When It Came Time to Accept My Bipolar Disorder Diagnosis
Accepting my diagnosis of bipolar 1 disorder did not come easy. It assigned a term to every act I ever committed, to every emotion I ever endured. At times, it made me question who I was from day one of my life. Not knowing I had an illness in itself made it hard for me to accept the disorder — you can’t accept something you don’t know you have. It took about a year for the realization that I was living with an illness to really sink in. I think having to take medication on a daily and nightly basis finally drove the point home. With time, I came to know more about my illness, and as the days in the psychiatric hospital where I was diagnosed fell behind me, I felt myself returning to my “normal” self again, or at least something that felt close to normal.
• What is Bipolar disorder?
I began accepting my diagnosis.
Accepting having to take medication for the rest of my life is still something I struggle with today. I find myself 17 years later, my biological clock ticking and my desire to have a family more prominent than ever. Being on the kind of medication I am on complicates my situation tremendously. To wean myself off of my medication in order to bear a child poses an enormous risk. I could have another breakdown, fall back into cyclic anxiety and depression or be subjected to chaotic mania yet again.

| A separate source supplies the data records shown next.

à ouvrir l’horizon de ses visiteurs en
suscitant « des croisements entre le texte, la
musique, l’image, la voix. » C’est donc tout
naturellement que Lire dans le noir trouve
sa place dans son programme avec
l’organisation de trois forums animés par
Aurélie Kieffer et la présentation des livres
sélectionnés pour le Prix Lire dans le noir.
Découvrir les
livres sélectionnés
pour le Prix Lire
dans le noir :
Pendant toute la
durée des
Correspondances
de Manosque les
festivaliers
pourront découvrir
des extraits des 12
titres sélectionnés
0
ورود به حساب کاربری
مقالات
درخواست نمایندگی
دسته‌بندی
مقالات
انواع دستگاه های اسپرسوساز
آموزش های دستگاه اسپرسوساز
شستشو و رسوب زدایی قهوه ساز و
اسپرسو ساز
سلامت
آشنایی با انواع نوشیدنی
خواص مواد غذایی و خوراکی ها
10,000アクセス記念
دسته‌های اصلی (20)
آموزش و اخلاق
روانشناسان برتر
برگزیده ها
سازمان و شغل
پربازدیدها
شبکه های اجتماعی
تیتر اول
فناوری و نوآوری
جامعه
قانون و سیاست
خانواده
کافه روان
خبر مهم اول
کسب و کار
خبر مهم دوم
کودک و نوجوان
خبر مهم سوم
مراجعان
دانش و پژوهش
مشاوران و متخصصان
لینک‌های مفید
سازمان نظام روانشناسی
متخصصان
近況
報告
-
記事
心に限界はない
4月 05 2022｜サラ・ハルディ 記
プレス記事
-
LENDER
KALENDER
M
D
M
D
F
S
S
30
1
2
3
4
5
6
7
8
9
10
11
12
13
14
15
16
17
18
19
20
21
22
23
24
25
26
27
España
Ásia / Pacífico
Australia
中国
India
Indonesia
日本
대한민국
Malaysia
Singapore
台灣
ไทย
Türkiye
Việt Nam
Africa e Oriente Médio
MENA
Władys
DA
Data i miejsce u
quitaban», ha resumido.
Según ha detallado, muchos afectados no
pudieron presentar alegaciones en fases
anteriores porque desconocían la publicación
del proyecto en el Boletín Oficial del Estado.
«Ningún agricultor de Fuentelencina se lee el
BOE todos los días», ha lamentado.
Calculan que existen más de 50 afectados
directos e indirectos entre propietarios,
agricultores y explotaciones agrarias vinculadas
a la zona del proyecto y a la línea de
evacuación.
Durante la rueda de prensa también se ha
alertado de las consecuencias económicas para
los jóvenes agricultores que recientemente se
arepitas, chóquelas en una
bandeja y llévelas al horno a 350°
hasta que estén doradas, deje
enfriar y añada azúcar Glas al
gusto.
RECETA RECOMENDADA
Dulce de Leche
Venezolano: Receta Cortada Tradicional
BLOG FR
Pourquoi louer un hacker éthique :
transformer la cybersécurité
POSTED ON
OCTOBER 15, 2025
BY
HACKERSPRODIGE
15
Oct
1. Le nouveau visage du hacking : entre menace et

Truth is, who really knows what would happen? It is a problem numerous women with mental illnesses and on medication must face. Do you accept your current situation, let go of your dream of having a baby in order to avoid all risks of endangering your sanity? Or do you take a chance, determine your love for a growing baby inside you will be enough to keep you from slipping away from reality? How much do you trust yourself to step aside and let logic win say, if you were to get pregnant and all your hormones are drowning out that logic?

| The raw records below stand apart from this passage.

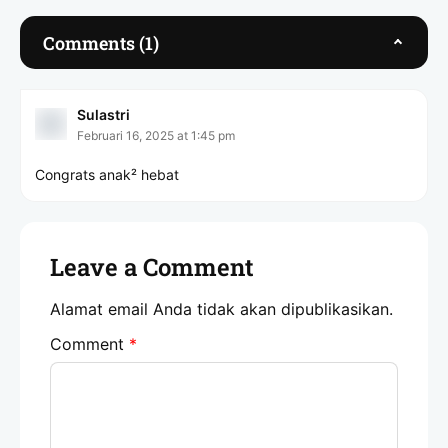
Comments (1)
Sulastri
Februari 16, 2025 at 1:45 pm
Congrats anak² hebat
Leave a Comment
Alamat email Anda tidak akan dipublikasikan.
Comment
*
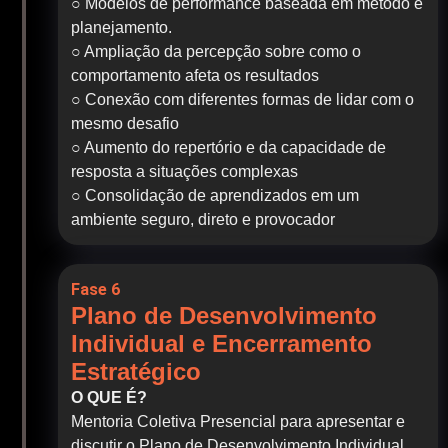
○ Modelos de performance baseada em método e
planejamento.
○ Ampliação da percepção sobre como o
comportamento afeta os resultados
○ Conexão com diferentes formas de lidar com o
mesmo desafio
○ Aumento do repertório e da capacidade de
resposta a situações complexas
○ Consolidação de aprendizados em um
ambiente seguro, direto e provocador
Fase 6
Plano de Desenvolvimento
Individual e Encerramento
Estratégico
O QUE É?
Mentoria Coletiva Presencial para apresentar e
discutir o Plano de Desenvolvimento Individual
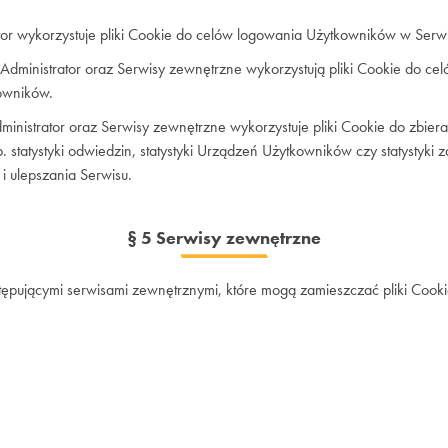
tor wykorzystuje pliki Cookie do celów logowania Użytkowników w Serwi
Administrator oraz Serwisy zewnętrzne wykorzystują pliki Cookie do c
owników.
inistrator oraz Serwisy zewnętrzne wykorzystuje pliki Cookie do zbier
np. statystyki odwiedzin, statystyki Urządzeń Użytkowników czy statysty
 i ulepszania Serwisu.
§ 5 Serwisy zewnętrzne
stępującymi serwisami zewnętrznymi, które mogą zamieszczać pliki Coo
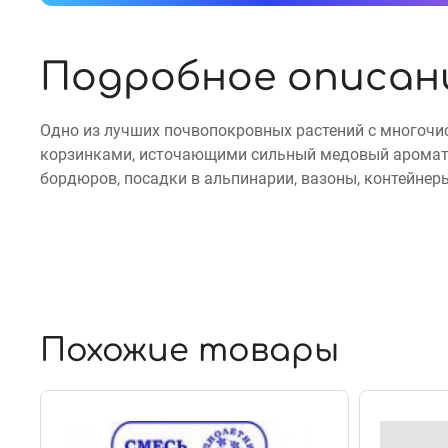
Подробное описан
Одно из лучших почвопокровных растений с многоч
корзинками, источающими сильный медовый аромат.
бордюров, посадки в альпинарии, вазоны, контейнер
Похожие товары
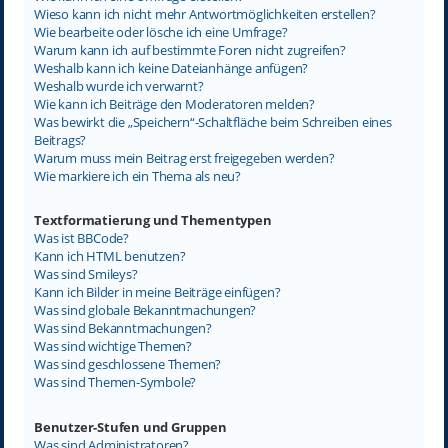
Wieso kann ich nicht mehr Antwortmöglichkeiten erstellen?
Wie bearbeite oder lösche ich eine Umfrage?
Warum kann ich auf bestimmte Foren nicht zugreifen?
Weshalb kann ich keine Dateianhänge anfügen?
Weshalb wurde ich verwarnt?
Wie kann ich Beiträge den Moderatoren melden?
Was bewirkt die „Speichern“-Schaltfläche beim Schreiben eines
Beitrags?
Warum muss mein Beitrag erst freigegeben werden?
Wie markiere ich ein Thema als neu?
Textformatierung und Thementypen
Was ist BBCode?
Kann ich HTML benutzen?
Was sind Smileys?
Kann ich Bilder in meine Beiträge einfügen?
Was sind globale Bekanntmachungen?
Was sind Bekanntmachungen?
Was sind wichtige Themen?
Was sind geschlossene Themen?
Was sind Themen-Symbole?
Benutzer-Stufen und Gruppen
Was sind Administratoren?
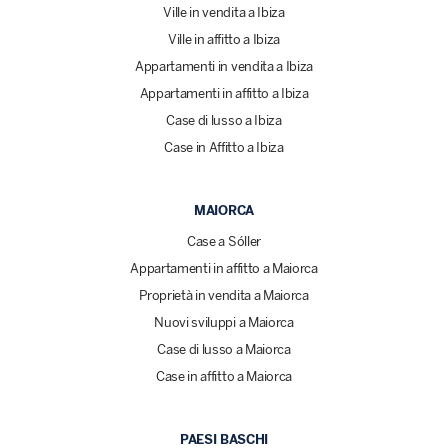
Ville in vendita a Ibiza
Ville in affitto a Ibiza
Appartamenti in vendita a Ibiza
Appartamenti in affitto a Ibiza
Case di lusso a Ibiza
Case in Affitto a Ibiza
MAIORCA
Case a Sóller
Appartamenti in affitto a Maiorca
Proprietà in vendita a Maiorca
Nuovi sviluppi a Maiorca
Case di lusso a Maiorca
Case in affitto a Maiorca
PAESI BASCHI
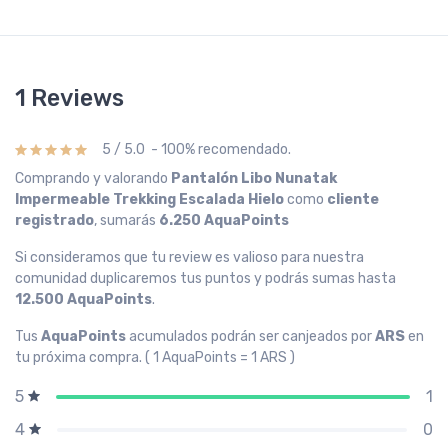
1 Reviews
5 / 5.0 - 100% recomendado.
Comprando y valorando
Pantalón Libo Nunatak
Impermeable Trekking Escalada Hielo
como
cliente
registrado
, sumarás
6.250 AquaPoints
Si consideramos que tu review es valioso para nuestra
comunidad duplicaremos tus puntos y podrás sumas hasta
12.500 AquaPoints
.
Tus
AquaPoints
acumulados podrán ser canjeados por
ARS
en
tu próxima compra. ( 1 AquaPoints = 1 ARS )
1
5
0
4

Apart from accepting my diagnosis and the fact that I will need to take medication for the rest of my life, there is another kind of acceptance that comes to mind. It is accepting the realization that I am not immune to falling again. No matter how many times I get sick and get well again, no matter how great my life may seem to be going and how stable I seem to be, I have come to terms with the reality that another relapse or breakdown could very well occur. It’s an ongoing battle. But I know I can’t be afraid to live my life. Knowing there will always be trips and falls along the way, I immediately combat with the knowledge that I have the ability to overcome and soldier on. I have done so in the past, and I can do it again.
And once I can accept that knowledge, knowing I have it in me to fight, there is no reason I cannot live a full amazing life even with this illness. I will keep soldiering on. I will keep fighting the fight. I have come this far.